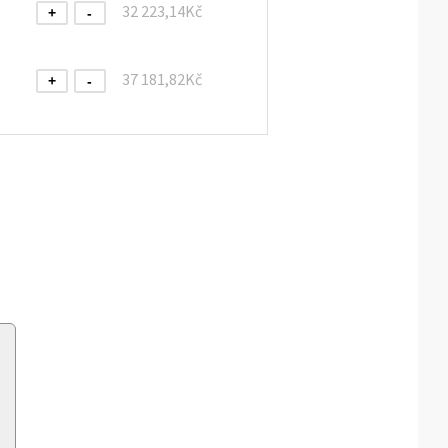
32 223,14Kč
+
-
37 181,82Kč
+
-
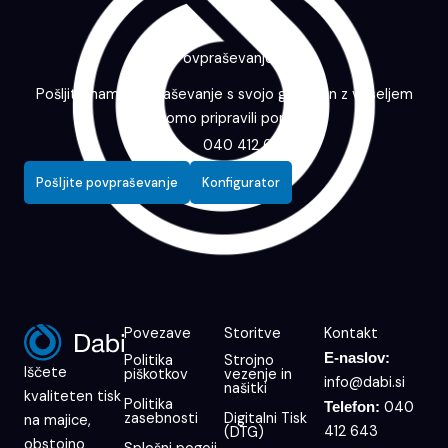
Povpraševanje
Pošljite nam povpraševanje s svojo grafiko in z veseljem
vam bomo pripravili ponudbo.
040 412 643
Pošljite povpraševanje
Konfigurator
Povezave
Storitve
Kontakt
E-naslov:
Politika
Strojno
Iščete
piškotkov
vezenje in
info@dabi.si
našitki
kvaliteten tisk
Politika
040
Telefon:
zasebnosti
Digitalni Tisk
na majice,
412 643
(DTG)
obstojno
-------
PROBLEM REQUIREMENTS:
Every line above should be retyped exactly; the pictures do not belong in the copy.

RESULT:
32 223,14Kč
+
-
37 181,82Kč
+
-
Povpraševanje
Pošljite nam povpraševanje s svojo grafiko in z veseljem
vam bomo pripravili ponudbo.
040 412 643
Pošljite povpraševanje
Konfigurator
Povezave
Storitve
Kontakt
E-naslov:
Politika
Strojno
Iščete
piškotkov
vezenje in
info@dabi.si
našitki
kvaliteten tisk
Politika
040
Telefon:
zasebnosti
Digitalni Tisk
na majice,
412 643
(DTG)
obstojno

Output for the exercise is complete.